Extracted page text data:
+++++

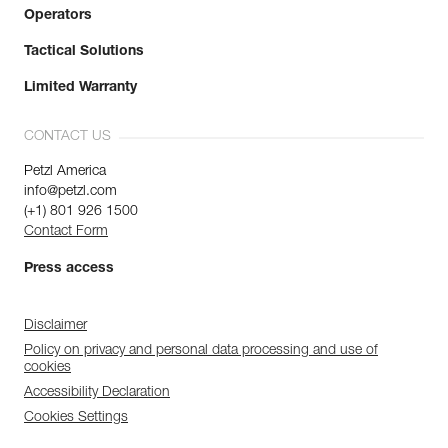
Operators
Tactical Solutions
Limited Warranty
CONTACT US
Petzl America
info@petzl.com
(+1) 801 926 1500
Contact Form
Press access
Disclaimer
Policy on privacy and personal data processing and use of
cookies
Accessibility Declaration
Cookies Settings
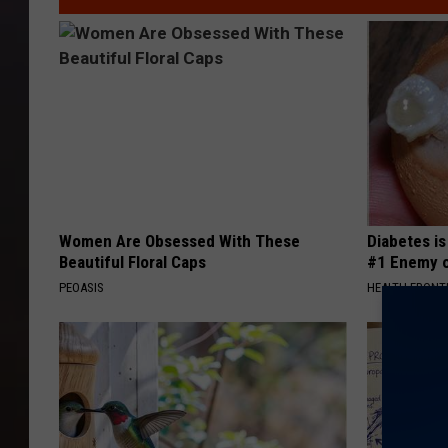
9
3
4
6
1
8
6
2
4
0
_
n
Women Are Obsessed With These
Diabetes i
Beautiful Floral Caps
#1 Enemy o
PEOASIS
HEALTH FRONT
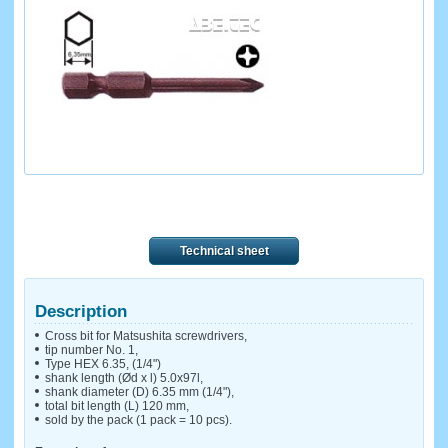
Technical sheet
Description
Cross bit for Matsushita screwdrivers,
tip number No. 1,
Type HEX 6.35, (1/4")
shank length (Ød x l) 5.0x97l,
shank diameter (D) 6.35 mm (1/4"),
total bit length (L) 120 mm,
sold by the pack (1 pack = 10 pcs).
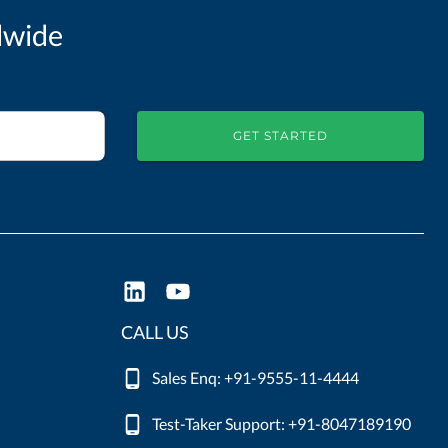
dwide
GET STARTED
CALL US
Sales Enq: +91-9555-11-4444
Test-Taker Support: +91-8047189190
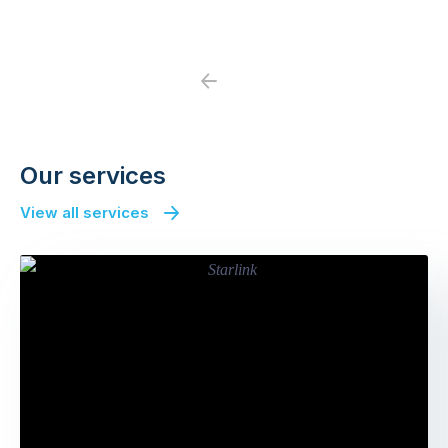
Previous
Next
Our services
View all services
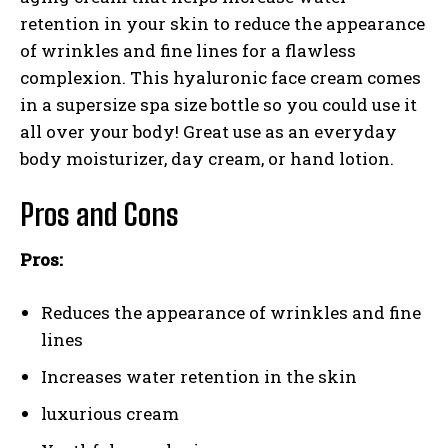
retention in your skin to reduce the appearance
of wrinkles and fine lines for a flawless
complexion. This hyaluronic face cream comes
in a supersize spa size bottle so you could use it
all over your body! Great use as an everyday
body moisturizer, day cream, or hand lotion.
Pros and Cons
Pros:
Reduces the appearance of wrinkles and fine
lines
Increases water retention in the skin
luxurious cream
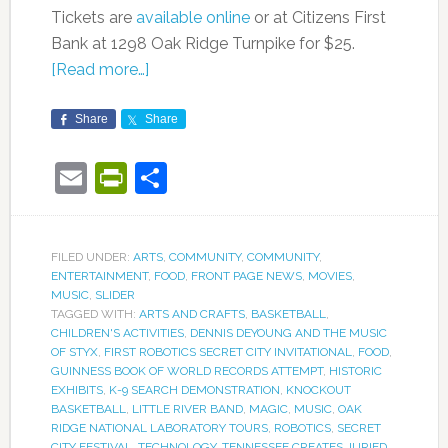
Tickets are
available online
or at Citizens First
Bank at 1298 Oak Ridge Turnpike for $25.
[Read more…]
Share
Share
Email
PrintFriendly
Share
FILED UNDER:
ARTS
,
COMMUNITY
,
COMMUNITY
,
ENTERTAINMENT
,
FOOD
,
FRONT PAGE NEWS
,
MOVIES
,
MUSIC
,
SLIDER
TAGGED WITH:
ARTS AND CRAFTS
,
BASKETBALL
,
CHILDREN'S ACTIVITIES
,
DENNIS DEYOUNG AND THE MUSIC
OF STYX
,
FIRST ROBOTICS SECRET CITY INVITATIONAL
,
FOOD
,
GUINNESS BOOK OF WORLD RECORDS ATTEMPT
,
HISTORIC
EXHIBITS
,
K-9 SEARCH DEMONSTRATION
,
KNOCKOUT
BASKETBALL
,
LITTLE RIVER BAND
,
MAGIC
,
MUSIC
,
OAK
RIDGE NATIONAL LABORATORY TOURS
,
ROBOTICS
,
SECRET
CITY FESTIVAL
,
TECHNOLOGY
,
TENNESSEE CREATES JURIED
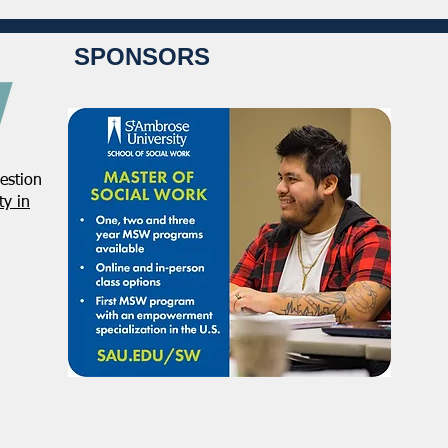
SPONSORS
estion
Student Volunteers Needed
Janu
y in
for 2025 NASW National
Distr
Conference in Chicago!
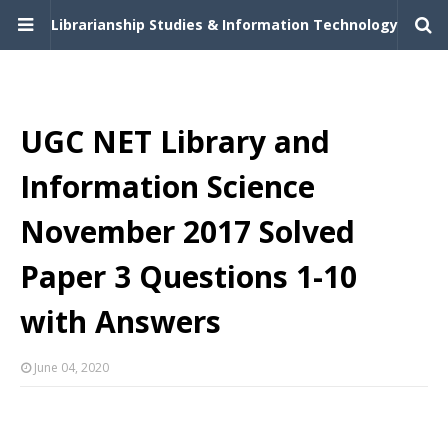
Librarianship Studies & Information Technology
UGC NET Library and
Information Science
November 2017 Solved
Paper 3 Questions 1-10
with Answers
June 04, 2020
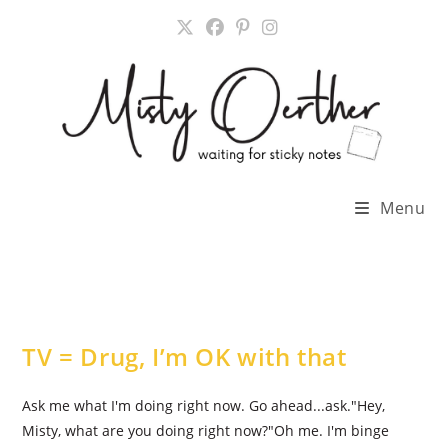
Skip
to
content
Menu
TV = Drug, I’m OK with that
Ask me what I'm doing right now. Go ahead...ask."Hey,
Misty, what are you doing right now?"Oh me. I'm binge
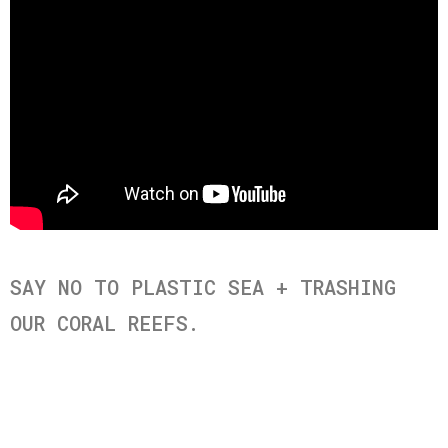
SAY NO TO PLASTIC SEA + TRASHING
OUR CORAL REEFS.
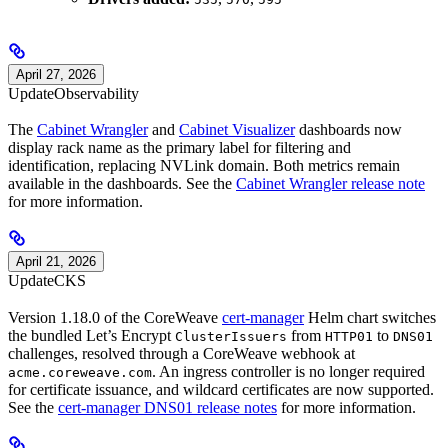
April 27, 2026
Update
Observability
The
Cabinet Wrangler
and
Cabinet Visualizer
dashboards now
display rack name as the primary label for filtering and
identification, replacing NVLink domain. Both metrics remain
available in the dashboards. See the
Cabinet Wrangler release note
for more information.
April 21, 2026
Update
CKS
Version 1.18.0 of the CoreWeave
cert-manager
Helm chart switches
the bundled Let’s Encrypt
from
to
ClusterIssuers
HTTP01
DNS01
challenges, resolved through a CoreWeave webhook at
. An ingress controller is no longer required
acme.coreweave.com
for certificate issuance, and wildcard certificates are now supported.
See the
cert-manager DNS01 release notes
for more information.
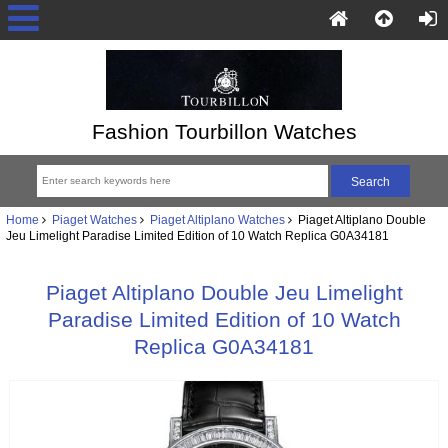
Fashion Tourbillon Watches
Home
Piaget Watches
Piaget Altiplano Watches
Piaget Altiplano Double
Jeu Limelight Paradise Limited Edition of 10 Watch Replica G0A34181
Piaget Altiplano Double Jeu Limelight
Paradise Limited Edition of 10 Watch
Replica G0A34181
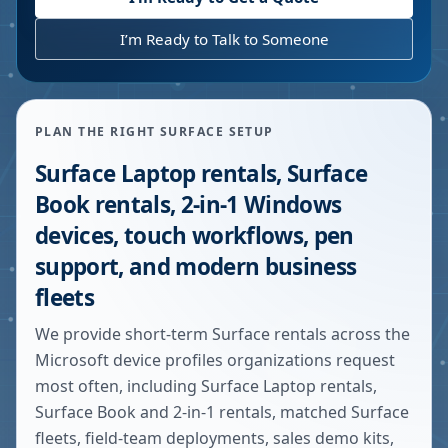
I’m Ready to Talk to Someone
PLAN THE RIGHT SURFACE SETUP
Surface Laptop rentals, Surface
Book rentals, 2-in-1 Windows
devices, touch workflows, pen
support, and modern business
fleets
We provide short-term Surface rentals across the
Microsoft device profiles organizations request
most often, including Surface Laptop rentals,
Surface Book and 2-in-1 rentals, matched Surface
fleets, field-team deployments, sales demo kits,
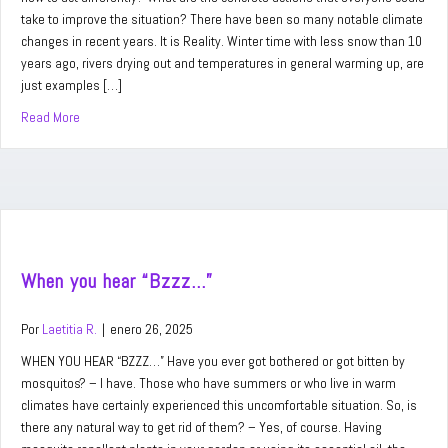
take to improve the situation? There have been so many notable climate
changes in recent years. It is Reality. Winter time with less snow than 10
years ago, rivers drying out and temperatures in general warming up, are
just examples […]
Read More
about Our Planet Earth
When you hear “Bzzz…”
Por
Laetitia R.
|
enero 26, 2025
WHEN YOU HEAR “BZZZ…” Have you ever got bothered or got bitten by
mosquitos? – I have. Those who have summers or who live in warm
climates have certainly experienced this uncomfortable situation. So, is
there any natural way to get rid of them? – Yes, of course. Having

+++++

The task: Above are the records; please give again, exactly and in full, only the lines that run from the line with "devices, touch workflows, pen" through the line with "enero 26, 2025", with no pictures.

Solution to this exercise:
devices, touch workflows, pen
support, and modern business
fleets
We provide short-term Surface rentals across the
Microsoft device profiles organizations request
most often, including Surface Laptop rentals,
Surface Book and 2-in-1 rentals, matched Surface
fleets, field-team deployments, sales demo kits,
take to improve the situation? There have been so many notable climate
changes in recent years. It is Reality. Winter time with less snow than 10
years ago, rivers drying out and temperatures in general warming up, are
just examples […]
Read More
about Our Planet Earth
When you hear “Bzzz…”
Por
Laetitia R.
|
enero 26, 2025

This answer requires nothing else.